__Task objective__
Copy the full listing exactly.

__Available data__
* * * * * * *

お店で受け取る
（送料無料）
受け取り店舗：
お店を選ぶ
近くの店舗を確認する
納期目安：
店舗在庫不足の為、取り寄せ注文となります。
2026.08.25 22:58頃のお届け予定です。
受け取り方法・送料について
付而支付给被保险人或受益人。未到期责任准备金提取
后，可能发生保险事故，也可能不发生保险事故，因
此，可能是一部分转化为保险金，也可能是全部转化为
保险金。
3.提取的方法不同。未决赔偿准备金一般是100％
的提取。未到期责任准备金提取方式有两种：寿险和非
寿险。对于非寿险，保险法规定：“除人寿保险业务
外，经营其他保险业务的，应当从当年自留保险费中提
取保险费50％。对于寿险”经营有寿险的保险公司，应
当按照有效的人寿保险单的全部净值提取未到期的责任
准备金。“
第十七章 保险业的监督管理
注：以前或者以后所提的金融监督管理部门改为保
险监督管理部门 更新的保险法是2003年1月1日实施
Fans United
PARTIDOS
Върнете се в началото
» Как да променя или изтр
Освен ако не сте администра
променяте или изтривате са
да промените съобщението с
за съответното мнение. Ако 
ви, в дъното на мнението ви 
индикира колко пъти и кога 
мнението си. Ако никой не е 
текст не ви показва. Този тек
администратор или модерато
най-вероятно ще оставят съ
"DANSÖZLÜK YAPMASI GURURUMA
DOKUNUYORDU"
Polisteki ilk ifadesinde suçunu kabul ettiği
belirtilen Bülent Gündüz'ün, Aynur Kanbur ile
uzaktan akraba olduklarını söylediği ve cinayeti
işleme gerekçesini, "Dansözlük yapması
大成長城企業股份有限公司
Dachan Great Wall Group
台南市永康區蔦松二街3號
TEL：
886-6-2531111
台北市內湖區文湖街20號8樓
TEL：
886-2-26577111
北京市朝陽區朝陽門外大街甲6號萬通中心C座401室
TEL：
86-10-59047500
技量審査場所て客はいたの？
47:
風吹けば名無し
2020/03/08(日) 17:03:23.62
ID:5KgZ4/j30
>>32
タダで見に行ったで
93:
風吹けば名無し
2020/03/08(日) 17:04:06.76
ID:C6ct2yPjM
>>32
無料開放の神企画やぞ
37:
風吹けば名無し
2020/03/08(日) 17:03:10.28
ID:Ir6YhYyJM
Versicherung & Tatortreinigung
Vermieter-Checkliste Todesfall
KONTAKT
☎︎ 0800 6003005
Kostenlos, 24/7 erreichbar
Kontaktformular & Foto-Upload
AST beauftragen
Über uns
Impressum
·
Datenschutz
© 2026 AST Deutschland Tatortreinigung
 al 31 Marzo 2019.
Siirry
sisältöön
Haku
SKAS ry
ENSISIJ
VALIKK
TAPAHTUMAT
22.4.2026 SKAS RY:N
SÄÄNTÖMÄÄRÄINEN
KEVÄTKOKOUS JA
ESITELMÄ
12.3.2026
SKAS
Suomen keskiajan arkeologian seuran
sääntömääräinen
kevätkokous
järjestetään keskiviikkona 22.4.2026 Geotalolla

* * * * * * *

__Task output__
お店で受け取る
（送料無料）
受け取り店舗：
お店を選ぶ
近くの店舗を確認する
納期目安：
店舗在庫不足の為、取り寄せ注文となります。
2026.08.25 22:58頃のお届け予定です。
受け取り方法・送料について
付而支付给被保险人或受益人。未到期责任准备金提取
后，可能发生保险事故，也可能不发生保险事故，因
此，可能是一部分转化为保险金，也可能是全部转化为
保险金。
3.提取的方法不同。未决赔偿准备金一般是100％
的提取。未到期责任准备金提取方式有两种：寿险和非
寿险。对于非寿险，保险法规定：“除人寿保险业务
外，经营其他保险业务的，应当从当年自留保险费中提
取保险费50％。对于寿险”经营有寿险的保险公司，应
当按照有效的人寿保险单的全部净值提取未到期的责任
准备金。“
第十七章 保险业的监督管理
注：以前或者以后所提的金融监督管理部门改为保
险监督管理部门 更新的保险法是2003年1月1日实施
Fans United
PARTIDOS
Върнете се в началото
» Как да променя или изтр
Освен ако не сте администра
променяте или изтривате са
да промените съобщението с
за съответното мнение. Ако 
ви, в дъното на мнението ви 
индикира колко пъти и кога 
мнението си. Ако никой не е 
текст не ви показва. Този тек
администратор или модерато
най-вероятно ще оставят съ
"DANSÖZLÜK YAPMASI GURURUMA
DOKUNUYORDU"
Polisteki ilk ifadesinde suçunu kabul ettiği
belirtilen Bülent Gündüz'ün, Aynur Kanbur ile
uzaktan akraba olduklarını söylediği ve cinayeti
işleme gerekçesini, "Dansözlük yapması
大成長城企業股份有限公司
Dachan Great Wall Group
台南市永康區蔦松二街3號
TEL：
886-6-2531111
台北市內湖區文湖街20號8樓
TEL：
886-2-26577111
北京市朝陽區朝陽門外大街甲6號萬通中心C座401室
TEL：
86-10-59047500
技量審査場所て客はいたの？
47:
風吹けば名無し
2020/03/08(日) 17:03:23.62
ID:5KgZ4/j30
>>32
タダで見に行ったで
93:
風吹けば名無し
2020/03/08(日) 17:04:06.76
ID:C6ct2yPjM
>>32
無料開放の神企画やぞ
37:
風吹けば名無し
2020/03/08(日) 17:03:10.28
ID:Ir6YhYyJM
Versicherung & Tatortreinigung
Vermieter-Checkliste Todesfall
KONTAKT
☎︎ 0800 6003005
Kostenlos, 24/7 erreichbar
Kontaktformular & Foto-Upload
AST beauftragen
Über uns
Impressum
·
Datenschutz
© 2026 AST Deutschland Tatortreinigung
 al 31 Marzo 2019.
Siirry
sisältöön
Haku
SKAS ry
ENSISIJ
VALIKK
TAPAHTUMAT
22.4.2026 SKAS RY:N
SÄÄNTÖMÄÄRÄINEN
KEVÄTKOKOUS JA
ESITELMÄ
12.3.2026
SKAS
Suomen keskiajan arkeologian seuran
sääntömääräinen
kevätkokous
järjestetään keskiviikkona 22.4.2026 Geotalolla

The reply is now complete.